• **WHAT TO DO**: Search the records for the string "товарен", and show each line where it appears.

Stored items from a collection

Start of Block

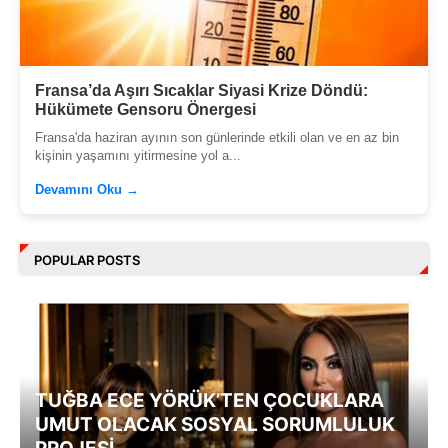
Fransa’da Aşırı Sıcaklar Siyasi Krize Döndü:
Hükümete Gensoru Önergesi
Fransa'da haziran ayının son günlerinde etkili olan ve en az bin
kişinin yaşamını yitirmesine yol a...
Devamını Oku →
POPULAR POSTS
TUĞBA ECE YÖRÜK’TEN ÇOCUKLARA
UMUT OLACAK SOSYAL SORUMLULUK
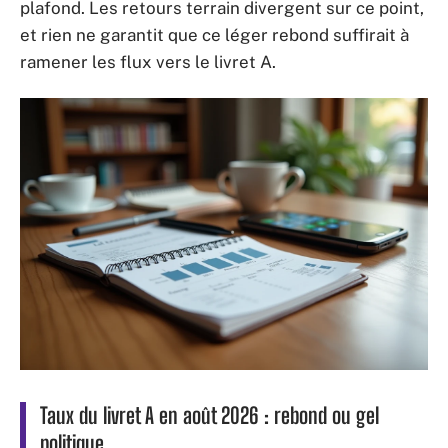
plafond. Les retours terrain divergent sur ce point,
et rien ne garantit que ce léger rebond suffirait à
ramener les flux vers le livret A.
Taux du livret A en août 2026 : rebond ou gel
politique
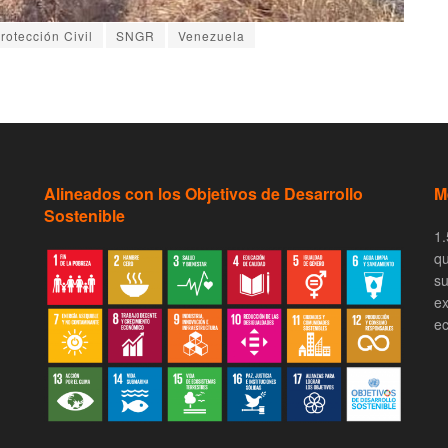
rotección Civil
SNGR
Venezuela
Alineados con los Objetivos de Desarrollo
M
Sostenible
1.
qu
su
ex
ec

End of Block
Start of Block

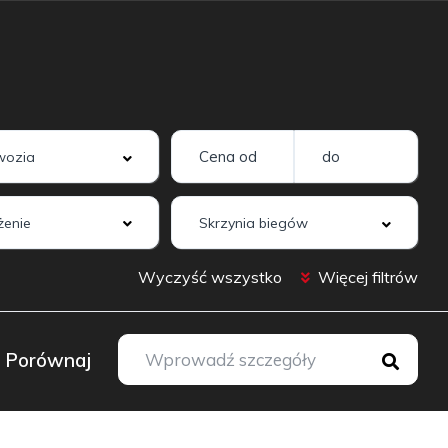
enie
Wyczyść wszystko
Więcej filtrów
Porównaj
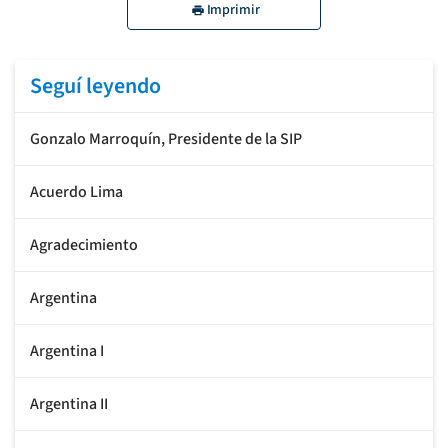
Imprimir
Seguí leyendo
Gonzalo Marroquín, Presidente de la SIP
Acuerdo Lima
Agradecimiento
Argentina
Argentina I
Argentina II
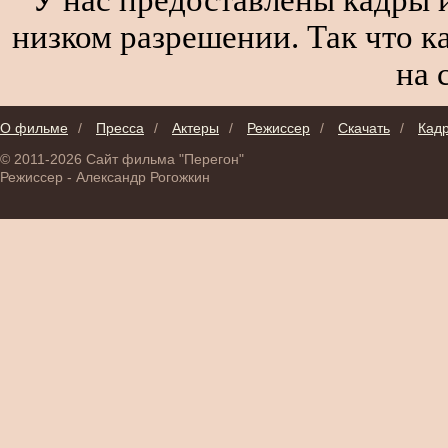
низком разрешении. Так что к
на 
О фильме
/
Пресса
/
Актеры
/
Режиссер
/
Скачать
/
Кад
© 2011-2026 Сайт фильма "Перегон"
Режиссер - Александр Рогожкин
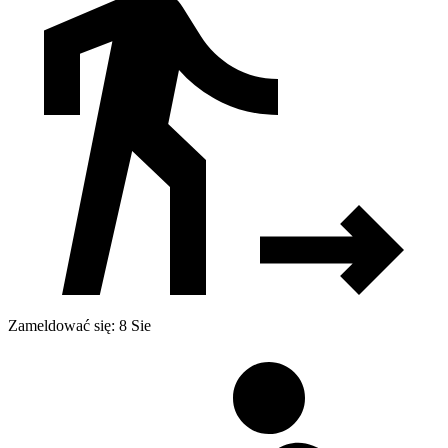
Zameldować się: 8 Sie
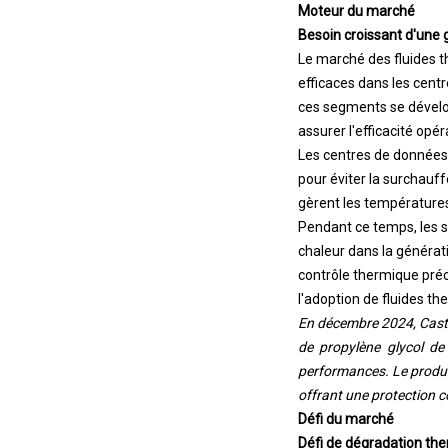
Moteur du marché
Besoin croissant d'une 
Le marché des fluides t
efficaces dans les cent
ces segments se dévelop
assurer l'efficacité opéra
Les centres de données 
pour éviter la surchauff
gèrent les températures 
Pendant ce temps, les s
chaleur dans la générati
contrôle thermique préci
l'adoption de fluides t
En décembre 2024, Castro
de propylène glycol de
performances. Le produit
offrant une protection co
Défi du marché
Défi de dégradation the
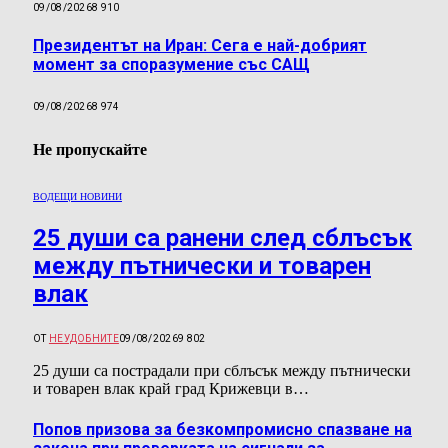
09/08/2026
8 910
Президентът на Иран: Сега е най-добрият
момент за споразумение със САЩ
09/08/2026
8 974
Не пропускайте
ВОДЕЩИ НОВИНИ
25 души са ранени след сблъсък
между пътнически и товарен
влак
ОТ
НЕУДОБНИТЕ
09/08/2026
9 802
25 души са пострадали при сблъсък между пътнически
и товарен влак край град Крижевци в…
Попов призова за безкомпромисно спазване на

End of Block
Start of Block

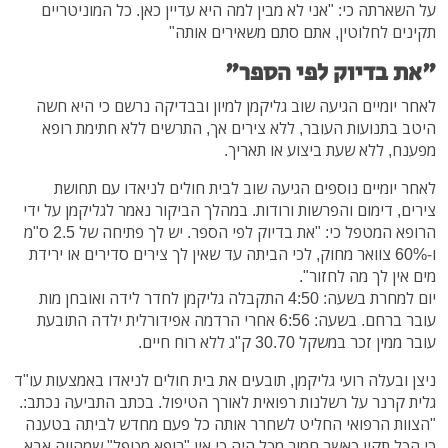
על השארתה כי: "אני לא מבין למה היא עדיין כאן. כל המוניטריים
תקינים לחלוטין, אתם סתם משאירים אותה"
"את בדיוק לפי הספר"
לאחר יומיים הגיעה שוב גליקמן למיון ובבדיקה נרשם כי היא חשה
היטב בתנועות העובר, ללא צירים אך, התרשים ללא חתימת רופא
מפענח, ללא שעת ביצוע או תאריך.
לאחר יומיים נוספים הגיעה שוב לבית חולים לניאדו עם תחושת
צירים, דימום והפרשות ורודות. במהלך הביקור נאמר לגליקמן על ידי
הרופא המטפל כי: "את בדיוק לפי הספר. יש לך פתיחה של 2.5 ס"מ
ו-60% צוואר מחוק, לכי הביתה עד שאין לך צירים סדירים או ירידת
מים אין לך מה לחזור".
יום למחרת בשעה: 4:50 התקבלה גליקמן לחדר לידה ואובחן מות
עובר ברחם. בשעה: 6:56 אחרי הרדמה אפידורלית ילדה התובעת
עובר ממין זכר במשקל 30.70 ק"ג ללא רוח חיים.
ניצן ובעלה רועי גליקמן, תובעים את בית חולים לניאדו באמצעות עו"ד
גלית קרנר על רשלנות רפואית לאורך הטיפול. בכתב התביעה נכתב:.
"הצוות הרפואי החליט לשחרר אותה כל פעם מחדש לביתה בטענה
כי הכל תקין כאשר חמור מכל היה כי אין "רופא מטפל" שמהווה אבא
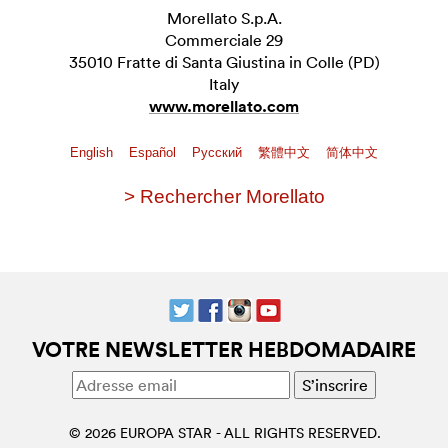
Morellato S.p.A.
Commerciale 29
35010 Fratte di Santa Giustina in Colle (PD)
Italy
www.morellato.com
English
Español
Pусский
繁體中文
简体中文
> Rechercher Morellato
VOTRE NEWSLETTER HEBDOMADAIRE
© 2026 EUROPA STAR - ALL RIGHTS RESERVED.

End of Block

• **OUTPUT OF THE TASK**:
между пътнически и товарен
и товарен влак край град Крижевци в…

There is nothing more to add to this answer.